• [Task prompt]:
An exact, complete copy of the entries below is required, minus any pictures.

• [Information provided]:
_ _ _
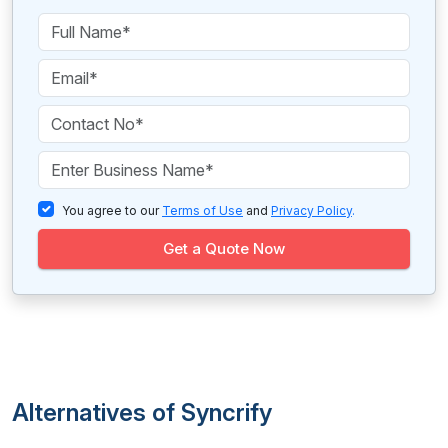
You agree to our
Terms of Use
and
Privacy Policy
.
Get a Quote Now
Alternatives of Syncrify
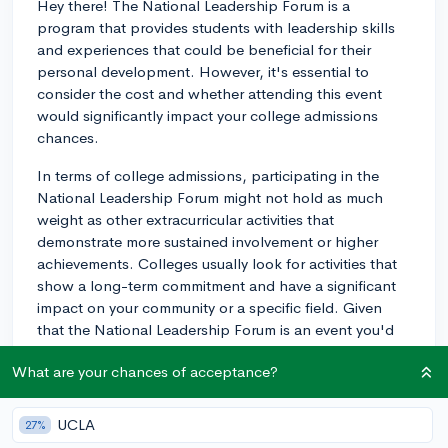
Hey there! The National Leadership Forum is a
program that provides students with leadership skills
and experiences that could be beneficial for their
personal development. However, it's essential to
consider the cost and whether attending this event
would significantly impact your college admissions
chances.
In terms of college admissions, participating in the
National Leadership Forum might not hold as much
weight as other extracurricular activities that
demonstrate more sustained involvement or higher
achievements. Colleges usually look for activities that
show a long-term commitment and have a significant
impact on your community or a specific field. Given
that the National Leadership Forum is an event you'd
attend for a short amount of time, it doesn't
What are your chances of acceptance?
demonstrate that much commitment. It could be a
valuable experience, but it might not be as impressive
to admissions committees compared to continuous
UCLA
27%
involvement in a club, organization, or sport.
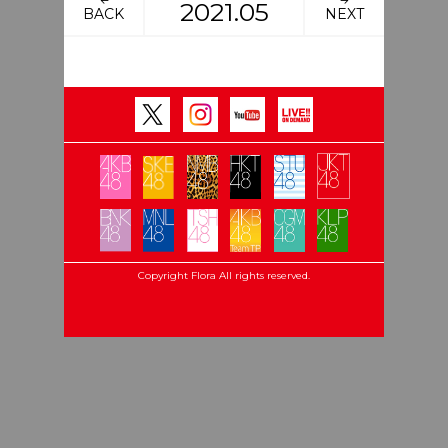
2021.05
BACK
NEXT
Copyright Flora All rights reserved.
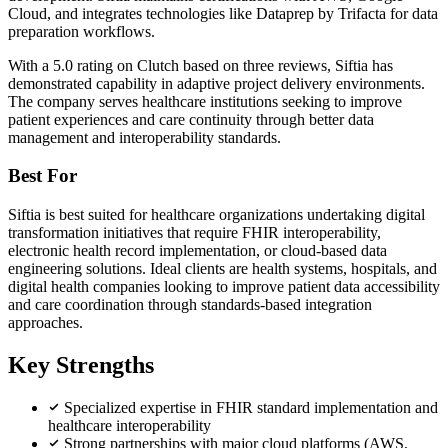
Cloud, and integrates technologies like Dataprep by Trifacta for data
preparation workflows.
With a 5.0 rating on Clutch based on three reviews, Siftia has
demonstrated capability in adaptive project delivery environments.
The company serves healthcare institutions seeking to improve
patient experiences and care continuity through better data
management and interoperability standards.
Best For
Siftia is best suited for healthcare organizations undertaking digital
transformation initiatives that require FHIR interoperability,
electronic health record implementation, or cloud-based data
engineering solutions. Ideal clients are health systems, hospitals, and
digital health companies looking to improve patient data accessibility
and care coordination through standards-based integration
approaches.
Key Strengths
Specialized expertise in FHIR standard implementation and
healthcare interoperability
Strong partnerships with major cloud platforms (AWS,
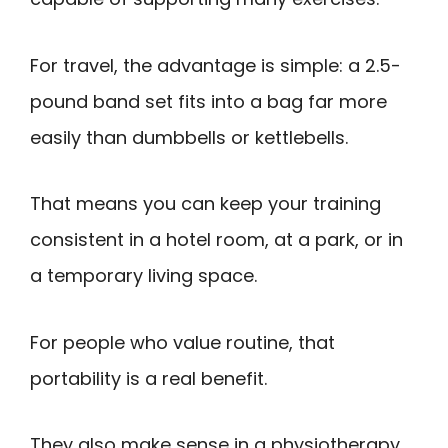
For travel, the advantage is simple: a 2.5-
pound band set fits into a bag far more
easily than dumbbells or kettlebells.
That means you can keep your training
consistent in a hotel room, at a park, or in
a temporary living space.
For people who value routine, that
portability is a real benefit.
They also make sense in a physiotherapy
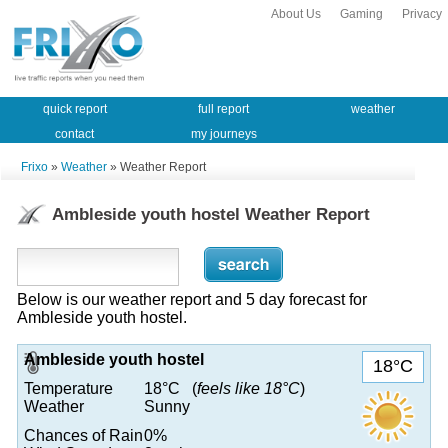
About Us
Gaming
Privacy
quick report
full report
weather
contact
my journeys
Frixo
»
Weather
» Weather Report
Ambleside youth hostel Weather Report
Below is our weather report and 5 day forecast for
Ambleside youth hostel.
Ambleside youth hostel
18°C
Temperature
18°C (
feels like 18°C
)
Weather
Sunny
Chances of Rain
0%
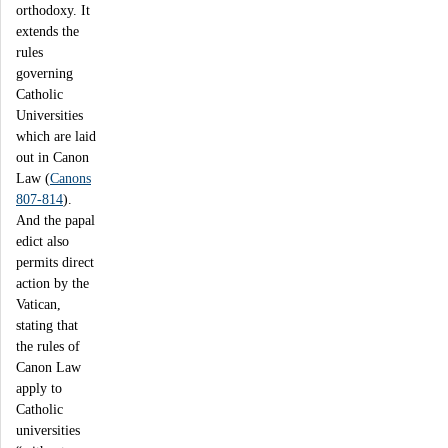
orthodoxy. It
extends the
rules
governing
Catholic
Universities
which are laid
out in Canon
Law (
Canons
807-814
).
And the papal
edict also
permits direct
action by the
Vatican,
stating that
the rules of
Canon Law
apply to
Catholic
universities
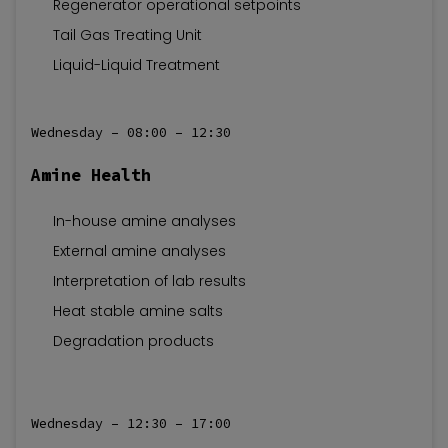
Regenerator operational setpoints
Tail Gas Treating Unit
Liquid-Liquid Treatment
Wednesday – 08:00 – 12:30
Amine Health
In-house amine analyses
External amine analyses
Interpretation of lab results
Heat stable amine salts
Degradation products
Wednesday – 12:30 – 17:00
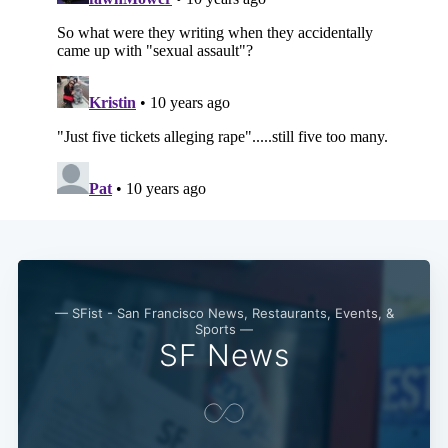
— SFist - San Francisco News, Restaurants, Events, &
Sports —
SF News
_ _ _
• [Solution below]:
You agree to our
Terms of Use
and
Privacy Policy
.
Get a Quote Now
Alternatives of Syncrify
Hey there! The National Leadership Forum is a
program that provides students with leadership skills
and experiences that could be beneficial for their
personal development. However, it's essential to
consider the cost and whether attending this event
would significantly impact your college admissions
chances.
In terms of college admissions, participating in the
National Leadership Forum might not hold as much
weight as other extracurricular activities that
demonstrate more sustained involvement or higher
achievements. Colleges usually look for activities that
show a long-term commitment and have a significant
impact on your community or a specific field. Given
that the National Leadership Forum is an event you'd
attend for a short amount of time, it doesn't
What are your chances of acceptance?
demonstrate that much commitment. It could be a
valuable experience, but it might not be as impressive
to admissions committees compared to continuous
UCLA
27%
involvement in a club, organization, or sport.
2021.05
BACK
NEXT
Copyright Flora All rights reserved.
Cloud, and integrates technologies like Dataprep by Trifacta for data
preparation workflows.
With a 5.0 rating on Clutch based on three reviews, Siftia has
demonstrated capability in adaptive project delivery environments.
The company serves healthcare institutions seeking to improve
patient experiences and care continuity through better data
management and interoperability standards.
Best For
Siftia is best suited for healthcare organizations undertaking digital
transformation initiatives that require FHIR interoperability,
electronic health record implementation, or cloud-based data
engineering solutions. Ideal clients are health systems, hospitals, and
digital health companies looking to improve patient data accessibility
and care coordination through standards-based integration
approaches.
Key Strengths
Specialized expertise in FHIR standard implementation and
healthcare interoperability
Strong partnerships with major cloud platforms (AWS,
For travel, the advantage is simple: a 2.5-
pound band set fits into a bag far more
easily than dumbbells or kettlebells.
That means you can keep your training
consistent in a hotel room, at a park, or in
a temporary living space.
For people who value routine, that
portability is a real benefit.
They also make sense in a physiotherapy
About Us
Gaming
Privacy
quick report
full report
weather
contact
my journeys
Frixo
»
Weather
» Weather Report
Ambleside youth hostel Weather Report
Below is our weather report and 5 day forecast for
Ambleside youth hostel.
Ambleside youth hostel
18°C
Temperature
18°C (
feels like 18°C
)
Weather
Sunny
Chances of Rain
0%
orthodoxy. It
extends the
rules
governing
Catholic
Universities
which are laid
out in Canon
Law (
Canons
807-814
).
And the papal
edict also
permits direct
action by the
Vatican,
stating that
the rules of
Canon Law
apply to
Catholic
universities
Regenerator operational setpoints
Tail Gas Treating Unit
Liquid-Liquid Treatment
Wednesday – 08:00 – 12:30
Amine Health
In-house amine analyses
External amine analyses
Interpretation of lab results
Heat stable amine salts
Degradation products
Wednesday – 12:30 – 17:00
— SFist - San Francisco News, Restaurants, Events, &
Sports —
SF News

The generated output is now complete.